Retrieve all lines below that have the string "File".

------ Task material

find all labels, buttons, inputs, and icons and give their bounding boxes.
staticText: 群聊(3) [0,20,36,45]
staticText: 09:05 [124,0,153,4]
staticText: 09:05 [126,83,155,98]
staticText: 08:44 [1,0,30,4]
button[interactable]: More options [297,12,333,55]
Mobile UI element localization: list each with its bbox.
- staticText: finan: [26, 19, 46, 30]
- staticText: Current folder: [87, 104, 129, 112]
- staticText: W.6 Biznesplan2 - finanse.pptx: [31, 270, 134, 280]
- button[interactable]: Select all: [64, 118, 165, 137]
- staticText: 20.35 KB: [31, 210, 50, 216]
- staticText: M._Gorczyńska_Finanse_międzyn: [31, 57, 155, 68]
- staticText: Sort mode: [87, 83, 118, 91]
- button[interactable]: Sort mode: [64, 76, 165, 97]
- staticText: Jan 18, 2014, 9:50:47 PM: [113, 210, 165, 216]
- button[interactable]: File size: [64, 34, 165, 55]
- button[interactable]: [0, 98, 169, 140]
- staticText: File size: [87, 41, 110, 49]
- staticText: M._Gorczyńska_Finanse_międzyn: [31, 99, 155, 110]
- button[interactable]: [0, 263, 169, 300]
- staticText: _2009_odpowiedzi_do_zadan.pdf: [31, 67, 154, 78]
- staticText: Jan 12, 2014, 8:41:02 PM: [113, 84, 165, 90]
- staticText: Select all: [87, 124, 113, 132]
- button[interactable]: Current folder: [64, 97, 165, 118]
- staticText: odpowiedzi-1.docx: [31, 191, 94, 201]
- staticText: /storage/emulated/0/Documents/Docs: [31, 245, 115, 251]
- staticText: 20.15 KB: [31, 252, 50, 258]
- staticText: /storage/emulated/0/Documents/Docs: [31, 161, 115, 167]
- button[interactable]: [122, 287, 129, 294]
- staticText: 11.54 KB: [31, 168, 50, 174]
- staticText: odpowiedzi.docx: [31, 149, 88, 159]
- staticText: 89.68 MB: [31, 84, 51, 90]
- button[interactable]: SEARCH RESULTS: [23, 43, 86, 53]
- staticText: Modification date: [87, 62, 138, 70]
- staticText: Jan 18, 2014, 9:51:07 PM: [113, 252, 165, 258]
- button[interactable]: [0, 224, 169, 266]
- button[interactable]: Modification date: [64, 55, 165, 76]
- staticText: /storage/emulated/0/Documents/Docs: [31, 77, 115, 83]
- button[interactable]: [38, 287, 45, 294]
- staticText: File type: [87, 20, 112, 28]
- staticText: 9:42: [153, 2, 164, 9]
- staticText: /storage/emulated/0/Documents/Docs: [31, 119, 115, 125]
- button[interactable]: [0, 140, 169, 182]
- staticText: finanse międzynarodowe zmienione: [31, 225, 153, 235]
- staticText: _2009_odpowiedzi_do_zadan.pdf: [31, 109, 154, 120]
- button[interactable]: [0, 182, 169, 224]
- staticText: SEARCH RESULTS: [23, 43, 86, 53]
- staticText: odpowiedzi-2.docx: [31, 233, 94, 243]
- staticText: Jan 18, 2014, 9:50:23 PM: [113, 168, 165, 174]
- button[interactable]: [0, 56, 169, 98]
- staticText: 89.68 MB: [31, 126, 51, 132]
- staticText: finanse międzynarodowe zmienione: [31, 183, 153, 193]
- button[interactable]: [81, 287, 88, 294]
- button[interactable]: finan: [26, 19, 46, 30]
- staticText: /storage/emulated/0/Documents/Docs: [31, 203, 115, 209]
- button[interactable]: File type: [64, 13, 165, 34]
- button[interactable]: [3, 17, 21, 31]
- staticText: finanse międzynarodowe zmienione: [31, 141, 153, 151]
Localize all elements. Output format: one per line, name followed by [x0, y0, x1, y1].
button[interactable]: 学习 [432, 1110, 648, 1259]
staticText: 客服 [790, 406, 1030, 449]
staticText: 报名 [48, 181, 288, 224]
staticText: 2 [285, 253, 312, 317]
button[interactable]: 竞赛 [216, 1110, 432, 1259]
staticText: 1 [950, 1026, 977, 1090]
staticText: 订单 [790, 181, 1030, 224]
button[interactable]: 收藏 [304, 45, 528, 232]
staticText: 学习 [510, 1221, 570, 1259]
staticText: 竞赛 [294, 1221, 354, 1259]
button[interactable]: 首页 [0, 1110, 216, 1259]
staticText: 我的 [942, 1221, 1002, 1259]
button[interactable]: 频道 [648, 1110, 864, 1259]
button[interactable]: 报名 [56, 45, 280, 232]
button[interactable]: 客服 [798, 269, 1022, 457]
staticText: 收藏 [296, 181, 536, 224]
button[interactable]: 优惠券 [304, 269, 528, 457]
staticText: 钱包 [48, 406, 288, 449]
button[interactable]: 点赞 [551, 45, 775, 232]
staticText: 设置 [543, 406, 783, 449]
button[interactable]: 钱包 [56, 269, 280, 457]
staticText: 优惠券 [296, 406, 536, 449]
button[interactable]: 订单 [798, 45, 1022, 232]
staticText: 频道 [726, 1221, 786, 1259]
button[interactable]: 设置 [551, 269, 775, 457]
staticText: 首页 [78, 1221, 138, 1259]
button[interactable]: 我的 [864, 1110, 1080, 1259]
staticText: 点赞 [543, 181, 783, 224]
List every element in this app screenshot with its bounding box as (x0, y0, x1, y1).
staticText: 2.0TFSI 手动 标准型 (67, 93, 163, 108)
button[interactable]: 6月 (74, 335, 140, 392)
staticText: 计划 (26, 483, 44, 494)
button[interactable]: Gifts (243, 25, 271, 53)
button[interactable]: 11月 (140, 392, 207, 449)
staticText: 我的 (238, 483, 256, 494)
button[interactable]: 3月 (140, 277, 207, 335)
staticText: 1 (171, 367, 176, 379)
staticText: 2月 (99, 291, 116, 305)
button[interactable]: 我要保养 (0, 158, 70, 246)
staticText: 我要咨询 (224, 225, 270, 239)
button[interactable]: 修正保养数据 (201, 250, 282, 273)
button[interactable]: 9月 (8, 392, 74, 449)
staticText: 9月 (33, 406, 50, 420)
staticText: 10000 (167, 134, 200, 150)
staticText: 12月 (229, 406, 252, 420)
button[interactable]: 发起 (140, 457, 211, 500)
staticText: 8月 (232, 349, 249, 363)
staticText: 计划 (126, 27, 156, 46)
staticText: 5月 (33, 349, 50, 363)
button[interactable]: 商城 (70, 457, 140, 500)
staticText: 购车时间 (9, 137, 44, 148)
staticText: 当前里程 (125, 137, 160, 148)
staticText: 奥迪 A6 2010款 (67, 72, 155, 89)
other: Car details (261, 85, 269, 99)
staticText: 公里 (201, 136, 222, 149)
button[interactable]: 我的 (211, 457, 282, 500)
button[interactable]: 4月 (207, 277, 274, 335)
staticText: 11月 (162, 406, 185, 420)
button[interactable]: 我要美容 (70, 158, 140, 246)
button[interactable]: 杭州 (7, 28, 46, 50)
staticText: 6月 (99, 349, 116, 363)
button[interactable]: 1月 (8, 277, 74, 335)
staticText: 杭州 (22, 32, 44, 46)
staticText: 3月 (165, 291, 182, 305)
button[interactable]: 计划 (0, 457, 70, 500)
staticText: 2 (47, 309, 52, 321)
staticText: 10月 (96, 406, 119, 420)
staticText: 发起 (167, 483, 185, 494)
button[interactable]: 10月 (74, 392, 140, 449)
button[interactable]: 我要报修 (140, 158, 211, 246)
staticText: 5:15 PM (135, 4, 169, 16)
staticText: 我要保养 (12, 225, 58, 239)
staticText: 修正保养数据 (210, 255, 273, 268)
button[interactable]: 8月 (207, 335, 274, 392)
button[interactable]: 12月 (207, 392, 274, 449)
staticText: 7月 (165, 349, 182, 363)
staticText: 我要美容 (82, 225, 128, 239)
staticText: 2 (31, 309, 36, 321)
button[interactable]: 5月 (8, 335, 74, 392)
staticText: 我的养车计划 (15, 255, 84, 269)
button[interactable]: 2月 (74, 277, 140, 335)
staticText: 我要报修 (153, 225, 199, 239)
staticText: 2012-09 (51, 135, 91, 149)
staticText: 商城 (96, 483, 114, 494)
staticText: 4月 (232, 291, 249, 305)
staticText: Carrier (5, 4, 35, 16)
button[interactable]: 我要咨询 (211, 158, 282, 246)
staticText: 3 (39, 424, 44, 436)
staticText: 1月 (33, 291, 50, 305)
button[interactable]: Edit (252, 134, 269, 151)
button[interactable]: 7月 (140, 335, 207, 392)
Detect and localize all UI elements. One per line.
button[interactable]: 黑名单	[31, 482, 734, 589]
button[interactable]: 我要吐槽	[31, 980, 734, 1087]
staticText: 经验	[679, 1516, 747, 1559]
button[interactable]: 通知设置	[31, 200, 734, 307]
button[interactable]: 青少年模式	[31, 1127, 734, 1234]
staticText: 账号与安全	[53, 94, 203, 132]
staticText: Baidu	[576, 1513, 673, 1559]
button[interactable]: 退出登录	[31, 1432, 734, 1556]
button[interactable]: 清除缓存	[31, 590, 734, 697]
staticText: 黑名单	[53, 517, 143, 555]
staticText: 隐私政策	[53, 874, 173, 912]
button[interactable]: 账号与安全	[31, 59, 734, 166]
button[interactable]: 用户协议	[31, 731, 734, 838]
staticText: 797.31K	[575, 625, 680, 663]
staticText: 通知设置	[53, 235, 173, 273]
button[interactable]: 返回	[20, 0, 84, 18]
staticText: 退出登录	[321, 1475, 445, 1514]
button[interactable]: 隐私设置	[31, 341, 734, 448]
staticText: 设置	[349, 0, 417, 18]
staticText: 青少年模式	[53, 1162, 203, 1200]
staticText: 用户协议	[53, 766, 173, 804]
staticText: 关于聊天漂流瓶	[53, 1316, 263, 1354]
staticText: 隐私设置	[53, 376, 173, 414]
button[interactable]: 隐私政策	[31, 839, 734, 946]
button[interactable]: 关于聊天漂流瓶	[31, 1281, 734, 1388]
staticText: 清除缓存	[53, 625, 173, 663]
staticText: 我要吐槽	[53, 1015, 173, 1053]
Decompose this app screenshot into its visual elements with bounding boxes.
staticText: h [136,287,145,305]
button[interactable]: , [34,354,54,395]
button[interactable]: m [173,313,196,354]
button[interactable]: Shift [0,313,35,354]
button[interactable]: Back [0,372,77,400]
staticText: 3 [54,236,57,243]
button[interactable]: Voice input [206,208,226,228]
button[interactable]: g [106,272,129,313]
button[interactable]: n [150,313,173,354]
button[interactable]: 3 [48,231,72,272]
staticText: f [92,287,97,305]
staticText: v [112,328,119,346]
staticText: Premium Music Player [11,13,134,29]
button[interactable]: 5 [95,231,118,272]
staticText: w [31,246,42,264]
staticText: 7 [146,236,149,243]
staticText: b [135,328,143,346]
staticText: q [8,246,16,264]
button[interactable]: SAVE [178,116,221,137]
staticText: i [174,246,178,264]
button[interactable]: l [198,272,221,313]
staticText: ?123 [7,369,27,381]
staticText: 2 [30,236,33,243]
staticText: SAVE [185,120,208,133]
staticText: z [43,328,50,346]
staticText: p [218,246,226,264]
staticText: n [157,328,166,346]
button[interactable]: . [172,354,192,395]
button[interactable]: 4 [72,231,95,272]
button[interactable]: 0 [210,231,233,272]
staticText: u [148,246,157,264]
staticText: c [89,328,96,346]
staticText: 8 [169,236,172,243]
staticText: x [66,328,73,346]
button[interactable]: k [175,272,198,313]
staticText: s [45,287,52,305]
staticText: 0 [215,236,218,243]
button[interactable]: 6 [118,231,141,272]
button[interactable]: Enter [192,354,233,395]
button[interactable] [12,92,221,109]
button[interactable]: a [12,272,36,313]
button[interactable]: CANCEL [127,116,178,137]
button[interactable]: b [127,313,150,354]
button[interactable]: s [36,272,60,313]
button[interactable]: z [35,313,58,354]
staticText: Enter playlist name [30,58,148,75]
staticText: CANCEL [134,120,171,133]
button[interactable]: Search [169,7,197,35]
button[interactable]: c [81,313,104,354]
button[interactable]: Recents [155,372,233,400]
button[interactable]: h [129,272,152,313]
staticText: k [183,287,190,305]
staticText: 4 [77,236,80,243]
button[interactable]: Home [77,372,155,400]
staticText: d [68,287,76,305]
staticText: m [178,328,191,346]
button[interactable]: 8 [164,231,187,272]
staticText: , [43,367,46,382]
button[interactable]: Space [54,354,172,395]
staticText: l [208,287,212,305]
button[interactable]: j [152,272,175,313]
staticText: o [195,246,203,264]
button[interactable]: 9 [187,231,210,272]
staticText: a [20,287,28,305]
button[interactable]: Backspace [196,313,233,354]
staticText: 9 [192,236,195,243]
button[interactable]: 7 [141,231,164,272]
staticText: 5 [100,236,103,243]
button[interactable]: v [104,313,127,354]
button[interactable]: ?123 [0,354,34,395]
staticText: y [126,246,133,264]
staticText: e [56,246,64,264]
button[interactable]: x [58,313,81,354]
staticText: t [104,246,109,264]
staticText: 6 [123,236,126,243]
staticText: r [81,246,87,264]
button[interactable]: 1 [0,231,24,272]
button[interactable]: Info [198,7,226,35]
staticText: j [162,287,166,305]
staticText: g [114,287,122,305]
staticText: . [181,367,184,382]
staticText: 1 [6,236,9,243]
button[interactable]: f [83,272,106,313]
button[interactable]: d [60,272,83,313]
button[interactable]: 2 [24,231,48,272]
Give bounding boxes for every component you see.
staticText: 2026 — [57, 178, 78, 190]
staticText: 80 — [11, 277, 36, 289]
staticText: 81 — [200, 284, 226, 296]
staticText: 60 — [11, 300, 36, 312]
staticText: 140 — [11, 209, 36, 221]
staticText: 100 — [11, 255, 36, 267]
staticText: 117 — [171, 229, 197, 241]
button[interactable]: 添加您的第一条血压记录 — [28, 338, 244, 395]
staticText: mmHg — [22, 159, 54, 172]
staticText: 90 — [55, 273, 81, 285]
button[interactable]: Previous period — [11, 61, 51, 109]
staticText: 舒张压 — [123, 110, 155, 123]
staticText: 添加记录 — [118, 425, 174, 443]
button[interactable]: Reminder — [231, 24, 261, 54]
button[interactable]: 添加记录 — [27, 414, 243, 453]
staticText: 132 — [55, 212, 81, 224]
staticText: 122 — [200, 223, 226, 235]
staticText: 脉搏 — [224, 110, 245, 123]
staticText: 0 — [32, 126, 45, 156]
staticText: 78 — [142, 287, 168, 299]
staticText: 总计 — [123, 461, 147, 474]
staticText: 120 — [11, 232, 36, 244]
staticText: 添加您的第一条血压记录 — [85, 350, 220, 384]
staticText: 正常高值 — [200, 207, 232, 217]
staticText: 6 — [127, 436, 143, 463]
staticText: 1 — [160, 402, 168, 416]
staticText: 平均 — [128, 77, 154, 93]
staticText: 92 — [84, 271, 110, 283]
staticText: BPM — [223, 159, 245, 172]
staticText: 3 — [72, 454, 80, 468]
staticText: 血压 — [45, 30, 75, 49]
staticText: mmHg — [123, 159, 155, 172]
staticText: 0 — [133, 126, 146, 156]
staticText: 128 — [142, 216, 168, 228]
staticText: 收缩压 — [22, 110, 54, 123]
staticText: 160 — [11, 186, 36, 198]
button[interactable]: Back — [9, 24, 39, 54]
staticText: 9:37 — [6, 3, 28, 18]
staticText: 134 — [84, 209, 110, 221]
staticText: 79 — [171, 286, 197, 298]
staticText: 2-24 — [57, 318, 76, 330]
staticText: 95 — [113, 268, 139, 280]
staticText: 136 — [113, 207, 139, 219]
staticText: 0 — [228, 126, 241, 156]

------------

- [Response area]
- button[interactable]: File size: [64, 34, 165, 55]
- staticText: File size: [87, 41, 110, 49]
- staticText: File type: [87, 20, 112, 28]
- button[interactable]: File type: [64, 13, 165, 34]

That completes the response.